Each line of the records that includes "button" should be found and copied.

(Structured page parsing data)
************

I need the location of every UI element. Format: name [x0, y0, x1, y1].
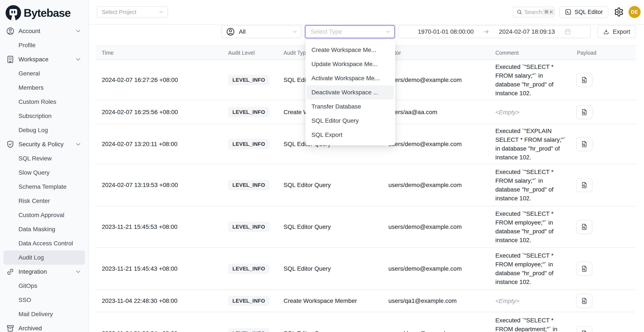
menu-item-sql-editor-query[interactable]: SQL Editor Query — [306, 114, 395, 128]
file-search-icon — [581, 181, 588, 189]
sidebar-item-general[interactable]: General — [4, 66, 85, 81]
menu-item-create-workspace-me[interactable]: Create Workspace Me... — [306, 43, 395, 57]
sidebar-item-sql-review[interactable]: SQL Review — [4, 152, 85, 166]
menu-item-transfer-database[interactable]: Transfer Database — [306, 100, 395, 114]
sidebar-item-label: Workspace — [18, 56, 48, 63]
cell-comment: Executed `"EXPLAIN SELECT * FROM salary;… — [489, 127, 571, 162]
payload-view-button[interactable] — [576, 73, 592, 87]
sidebar-item-members[interactable]: Members — [4, 81, 85, 95]
project-select[interactable]: Select Project — [97, 6, 168, 17]
sql-editor-label: SQL Editor — [574, 9, 603, 15]
cell-actor: users/demo@example.com — [382, 141, 489, 148]
sql-editor-button[interactable]: SQL Editor — [559, 6, 608, 18]
sidebar-item-profile[interactable]: Profile — [4, 38, 85, 52]
menu-item-update-workspace-me[interactable]: Update Workspace Me... — [306, 57, 395, 71]
sidebar-item-label: SQL Review — [18, 155, 52, 162]
sidebar-item-integration[interactable]: Integration — [4, 265, 85, 279]
sidebar-item-archived[interactable]: Archived — [4, 321, 85, 332]
sidebar-item-custom-approval[interactable]: Custom Approval — [4, 208, 85, 222]
payload-view-button[interactable] — [576, 220, 592, 234]
audit-level-badge: LEVEL_INFO — [228, 328, 269, 332]
sidebar-item-debug-log[interactable]: Debug Log — [4, 123, 85, 137]
sidebar-item-label: Archived — [18, 325, 42, 332]
empty-placeholder: <Empty> — [495, 109, 520, 116]
sidebar: Bytebase AccountProfileWorkspaceGeneralM… — [0, 0, 89, 332]
menu-item-deactivate-workspace[interactable]: Deactivate Workspace ... — [307, 85, 394, 100]
cell-actor: users/qa1@example.com — [382, 298, 489, 304]
actor-filter-select[interactable]: All — [221, 25, 302, 38]
cell-audit-level: LEVEL_INFO — [222, 222, 278, 232]
sidebar-item-custom-roles[interactable]: Custom Roles — [4, 95, 85, 109]
file-search-icon — [581, 141, 588, 148]
type-filter-select[interactable]: Select Type — [305, 25, 395, 38]
column-header-time: Time — [96, 50, 222, 56]
payload-view-button[interactable] — [576, 262, 592, 276]
sidebar-item-subscription[interactable]: Subscription — [4, 109, 85, 123]
sidebar-item-data-masking[interactable]: Data Masking — [4, 222, 85, 236]
table-row: 2023-11-21 15:45:43 +08:00LEVEL_INFOSQL … — [96, 248, 636, 290]
table-row: 2024-02-07 13:19:53 +08:00LEVEL_INFOSQL … — [96, 164, 636, 206]
sidebar-nav: AccountProfileWorkspaceGeneralMembersCus… — [0, 22, 88, 332]
terminal-icon — [565, 8, 572, 15]
sidebar-item-label: Security & Policy — [18, 141, 64, 148]
empty-placeholder: <Empty> — [495, 298, 520, 304]
sidebar-item-mail-delivery[interactable]: Mail Delivery — [4, 307, 85, 321]
table-row: 2023-11-04 21:26:24 +08:00LEVEL_INFOSQL … — [96, 312, 636, 332]
file-search-icon — [581, 330, 588, 332]
chevron-down-icon — [75, 141, 82, 148]
sidebar-item-gitops[interactable]: GitOps — [4, 279, 85, 293]
sidebar-item-sso[interactable]: SSO — [4, 293, 85, 307]
cell-comment: <Empty> — [489, 108, 571, 117]
sidebar-item-account[interactable]: Account — [4, 24, 85, 38]
payload-view-button[interactable] — [576, 105, 592, 119]
cell-time: 2024-02-07 16:27:26 +08:00 — [96, 77, 222, 83]
sidebar-item-schema-template[interactable]: Schema Template — [4, 180, 85, 194]
audit-level-badge: LEVEL_INFO — [228, 75, 269, 85]
topbar-actions: Search ⌘ K SQL Editor DE — [513, 6, 642, 18]
cell-audit-level: LEVEL_INFO — [222, 75, 278, 85]
cell-time: 2023-11-04 21:26:24 +08:00 — [96, 330, 222, 332]
cell-payload — [571, 220, 636, 234]
audit-level-badge: LEVEL_INFO — [228, 264, 269, 274]
cell-payload — [571, 327, 636, 332]
cell-actor: users/aa@aa.com — [382, 109, 489, 116]
sidebar-item-security-policy[interactable]: Security & Policy — [4, 137, 85, 152]
search-placeholder: Search — [524, 9, 542, 15]
sidebar-item-risk-center[interactable]: Risk Center — [4, 194, 85, 208]
chevron-down-icon — [75, 268, 82, 275]
cell-actor: users/demo@example.com — [382, 330, 489, 332]
sidebar-item-data-access-control[interactable]: Data Access Control — [4, 236, 85, 251]
cell-time: 2023-11-04 22:48:30 +08:00 — [96, 298, 222, 304]
bytebase-logo[interactable]: Bytebase — [0, 0, 88, 22]
payload-view-button[interactable] — [576, 137, 592, 151]
bytebase-app: Bytebase AccountProfileWorkspaceGeneralM… — [0, 0, 644, 332]
type-filter-placeholder: Select Type — [310, 28, 385, 35]
payload-view-button[interactable] — [576, 327, 592, 332]
user-avatar[interactable]: DE — [628, 6, 640, 18]
file-search-icon — [581, 297, 588, 305]
cell-comment: Executed `"SELECT * FROM salary;"` in da… — [489, 62, 571, 98]
audit-level-badge: LEVEL_INFO — [228, 107, 269, 117]
export-button[interactable]: Export — [598, 25, 636, 38]
sidebar-item-slow-query[interactable]: Slow Query — [4, 166, 85, 180]
settings-gear-icon[interactable] — [614, 7, 624, 17]
menu-item-activate-workspace-me[interactable]: Activate Workspace Me... — [306, 71, 395, 85]
cell-time: 2024-02-07 13:20:11 +08:00 — [96, 141, 222, 148]
search-input[interactable]: Search ⌘ K — [513, 7, 555, 17]
date-to-value: 2024-02-07 18:09:13 — [499, 28, 555, 35]
sidebar-item-label: Account — [18, 28, 40, 34]
user-circle-icon — [6, 27, 14, 35]
download-icon — [603, 28, 610, 35]
column-header-audit-level: Audit Level — [222, 50, 278, 56]
file-search-icon — [581, 265, 588, 272]
cell-time: 2024-02-07 16:25:56 +08:00 — [96, 109, 222, 116]
sidebar-item-label: Schema Template — [18, 183, 66, 190]
payload-view-button[interactable] — [576, 178, 592, 192]
date-range-picker[interactable]: 1970-01-01 08:00:00 2024-02-07 18:09:13 — [398, 25, 591, 38]
calendar-icon — [564, 28, 571, 35]
payload-view-button[interactable] — [576, 294, 592, 308]
sidebar-item-workspace[interactable]: Workspace — [4, 52, 85, 66]
sidebar-item-label: Integration — [18, 268, 47, 275]
menu-item-sql-export[interactable]: SQL Export — [306, 128, 395, 142]
sidebar-item-audit-log[interactable]: Audit Log — [4, 251, 85, 265]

************

**TASK RESULT:**
payload-view-button[interactable] — [576, 73, 592, 87]
sql-editor-button[interactable]: SQL Editor — [559, 6, 608, 18]
payload-view-button[interactable] — [576, 220, 592, 234]
payload-view-button[interactable] — [576, 262, 592, 276]
payload-view-button[interactable] — [576, 105, 592, 119]
payload-view-button[interactable] — [576, 137, 592, 151]
payload-view-button[interactable] — [576, 327, 592, 332]
export-button[interactable]: Export — [598, 25, 636, 38]
payload-view-button[interactable] — [576, 178, 592, 192]
payload-view-button[interactable] — [576, 294, 592, 308]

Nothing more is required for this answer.